We used the next day for sea trials to set up and get familiar with the new auto pilot. But it wasn't going well all day (bleeding the hydraulic lines at sea, adjusting the instruments, etc.) and by mid afternoon without having sufficient progress on dialling it in, we decided to head back to Guaymas harbour before dark. However on the way in, tinkering with the auto pilot controls, Jordan seemed to get it working. So we turned around and headed out to sea around 17:30 for an 85 nautical mile overnight crossing.
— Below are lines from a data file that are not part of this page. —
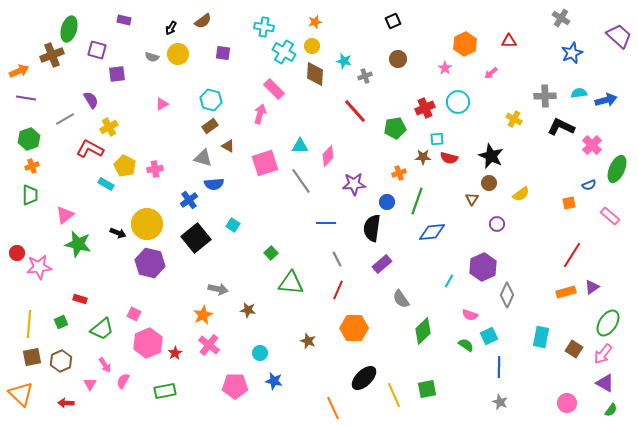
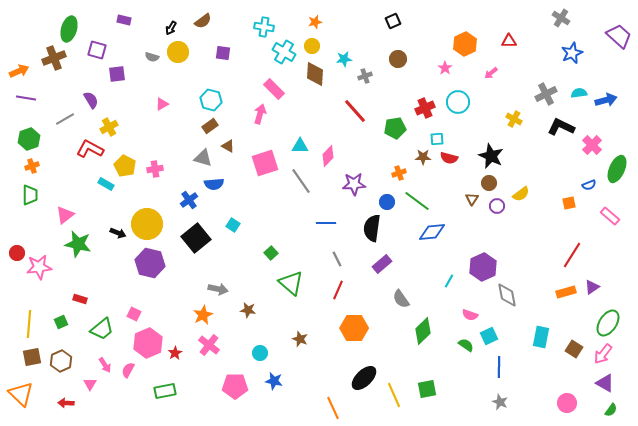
yellow circle at (178, 54): moved 2 px up
brown cross at (52, 55): moved 2 px right, 3 px down
cyan star at (344, 61): moved 2 px up; rotated 21 degrees counterclockwise
gray cross at (545, 96): moved 1 px right, 2 px up; rotated 25 degrees counterclockwise
green line at (417, 201): rotated 72 degrees counterclockwise
purple circle at (497, 224): moved 18 px up
green triangle at (291, 283): rotated 36 degrees clockwise
gray diamond at (507, 295): rotated 35 degrees counterclockwise
brown star at (308, 341): moved 8 px left, 2 px up
pink semicircle at (123, 381): moved 5 px right, 11 px up
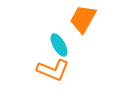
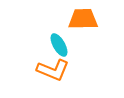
orange trapezoid: rotated 60 degrees clockwise
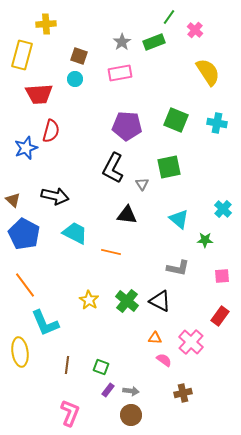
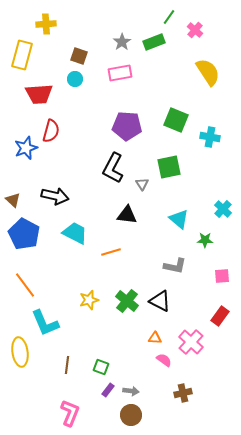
cyan cross at (217, 123): moved 7 px left, 14 px down
orange line at (111, 252): rotated 30 degrees counterclockwise
gray L-shape at (178, 268): moved 3 px left, 2 px up
yellow star at (89, 300): rotated 24 degrees clockwise
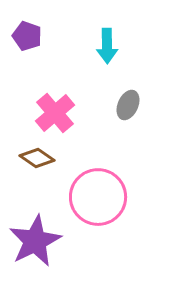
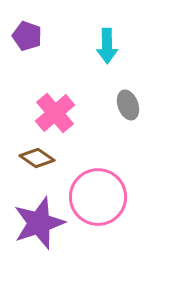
gray ellipse: rotated 44 degrees counterclockwise
purple star: moved 4 px right, 18 px up; rotated 8 degrees clockwise
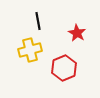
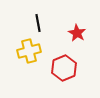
black line: moved 2 px down
yellow cross: moved 1 px left, 1 px down
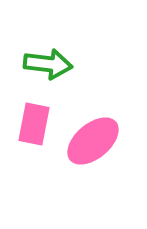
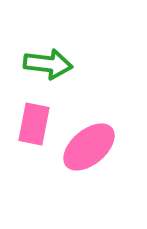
pink ellipse: moved 4 px left, 6 px down
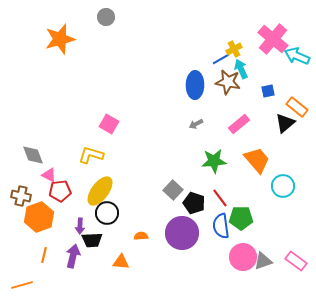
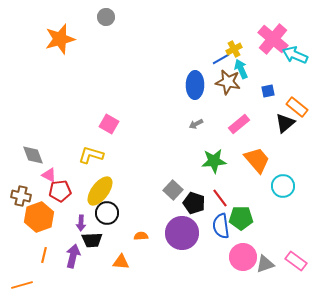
cyan arrow at (297, 56): moved 2 px left, 1 px up
purple arrow at (80, 226): moved 1 px right, 3 px up
gray triangle at (263, 261): moved 2 px right, 3 px down
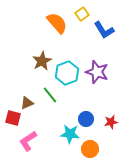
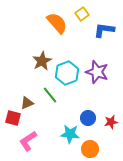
blue L-shape: rotated 130 degrees clockwise
blue circle: moved 2 px right, 1 px up
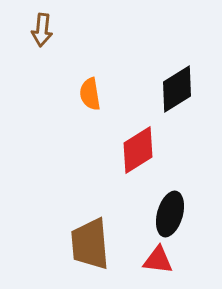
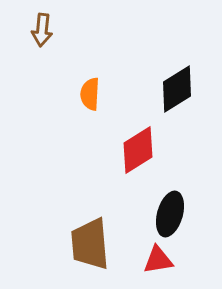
orange semicircle: rotated 12 degrees clockwise
red triangle: rotated 16 degrees counterclockwise
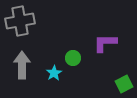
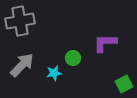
gray arrow: rotated 44 degrees clockwise
cyan star: rotated 21 degrees clockwise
The wind was just off our nose and after motoring a short time in light winds, Jordan decided to put the mainsail up to help. At that point, the wind was starting to get a little brisk so he put a double reef in the main which turned out to be a good move as the winds got pretty strong throughout the night. As we pulled into Santa Rosalia harbour at 09:00, the sea winds were neutralized by the usual morning offshore flow.
Santa Rosalia (N27°20.401' W112°15.925') is yet another cute little town. We stayed Sunday night, the first of two nights, at the Marina Santa Rosalia so the salt could be hosed off the boat decks and sails. This marina is located in a historic wooden building which sells beer and pop from its fridge on the "honour system". If you want one, you take one, and write your name down on the paper. When you check out, you settle up. The staff is very easy-going, friendly, and not worried about the usual rules.
Jordan behind "bars" of Marina Santa Rosalia
During our stay, we wandered the town and went to see what is known as "Eiffel's Church" as it was designed by the same man as the Eiffel Tower in Paris. This church was built of pre-fabricated metal for the 1889 Paris Exposition, complete with stained glass windows too! After being moved to Brussels, it was once again dismantled and then re-assembled in Santa Rosalia in 1895 by its new French owners.